Answer :
To solve this problem, follow these detailed steps:
1. Identify the Sample Data:
The sample data provided consists of 40 units with the following lifespans (in days):
```
[39, 31, 38, 40, 29, 32, 33, 39, 35, 32, 32, 27, 30, 31, 27,
30, 29, 34, 36, 25, 30, 32, 38, 35, 40, 29, 32, 31, 26, 26,
32, 26, 30, 40, 32, 39, 37, 25, 29, 34]
```
2. Calculate the Point Estimate of the Population Mean:
To find the point estimate of the population mean, you compute the mean (average) of the sample data:
[tex]\[ \text{Population Mean Estimate} = \text{Mean} = \frac{\sum{x}}{n} \][/tex]
where [tex]\( x \)[/tex] is each individual lifespan value, and [tex]\( n \)[/tex] is the number of samples (40 in this case).
After performing the calculation, the point estimate of the population mean is:
[tex]\[ 32.3 \][/tex]
3. Determine the Threshold for Defectiveness:
A product is considered defective if its lifespan is less than 26 days.
4. Calculate the Proportion of Defective Units:
To calculate the proportion of defective units, count how many units have a lifespan of less than 26 days and divide it by the total number of units (40):
[tex]\[ \text{Proportion of Defective Units} = \frac{\text{Number of Defective Units}}{n} \][/tex]

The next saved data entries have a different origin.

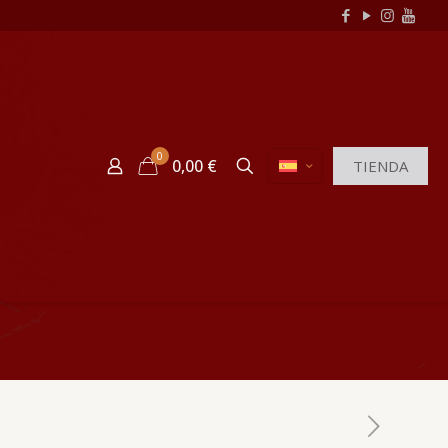
0
0,00 €
TIENDA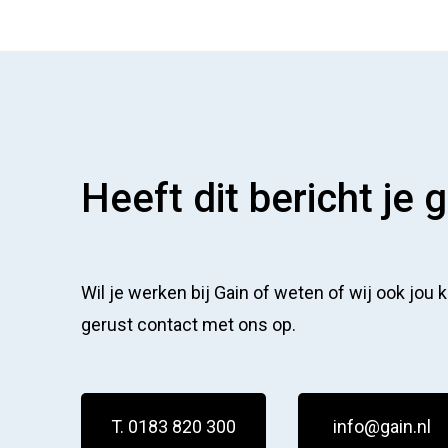
Heeft dit bericht je 
Wil je werken bij Gain of weten of wij ook jou
gerust contact met ons op.
T. 0183 820 300
info@gain.nl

After counting, there are 2 units with a lifespan of less than 26 days out of the 40 units.
The proportion of defective units is:
[tex]\[ 0.05 \][/tex]
Thus, the point estimate of the population mean is [tex]\( 32.3 \)[/tex] and the point estimate of the proportion of defective units is [tex]\( 0.05 \)[/tex].
So, the final answer is:
The point estimate of the population mean is [tex]\( 32.3 \)[/tex] and the point estimate of the proportion of defective units is [tex]\( 0.05 \)[/tex].
1. Identify the Sample Data:
The sample data provided consists of 40 units with the following lifespans (in days):
```
[39, 31, 38, 40, 29, 32, 33, 39, 35, 32, 32, 27, 30, 31, 27,
30, 29, 34, 36, 25, 30, 32, 38, 35, 40, 29, 32, 31, 26, 26,
32, 26, 30, 40, 32, 39, 37, 25, 29, 34]
```
2. Calculate the Point Estimate of the Population Mean:
To find the point estimate of the population mean, you compute the mean (average) of the sample data:
[tex]\[ \text{Population Mean Estimate} = \text{Mean} = \frac{\sum{x}}{n} \][/tex]
where [tex]\( x \)[/tex] is each individual lifespan value, and [tex]\( n \)[/tex] is the number of samples (40 in this case).
After performing the calculation, the point estimate of the population mean is:
[tex]\[ 32.3 \][/tex]
3. Determine the Threshold for Defectiveness:
A product is considered defective if its lifespan is less than 26 days.
4. Calculate the Proportion of Defective Units:
To calculate the proportion of defective units, count how many units have a lifespan of less than 26 days and divide it by the total number of units (40):
[tex]\[ \text{Proportion of Defective Units} = \frac{\text{Number of Defective Units}}{n} \][/tex]
After counting, there are 2 units with a lifespan of less than 26 days out of the 40 units.
The proportion of defective units is:
[tex]\[ 0.05 \][/tex]
Thus, the point estimate of the population mean is [tex]\( 32.3 \)[/tex] and the point estimate of the proportion of defective units is [tex]\( 0.05 \)[/tex].
So, the final answer is:
The point estimate of the population mean is [tex]\( 32.3 \)[/tex] and the point estimate of the proportion of defective units is [tex]\( 0.05 \)[/tex].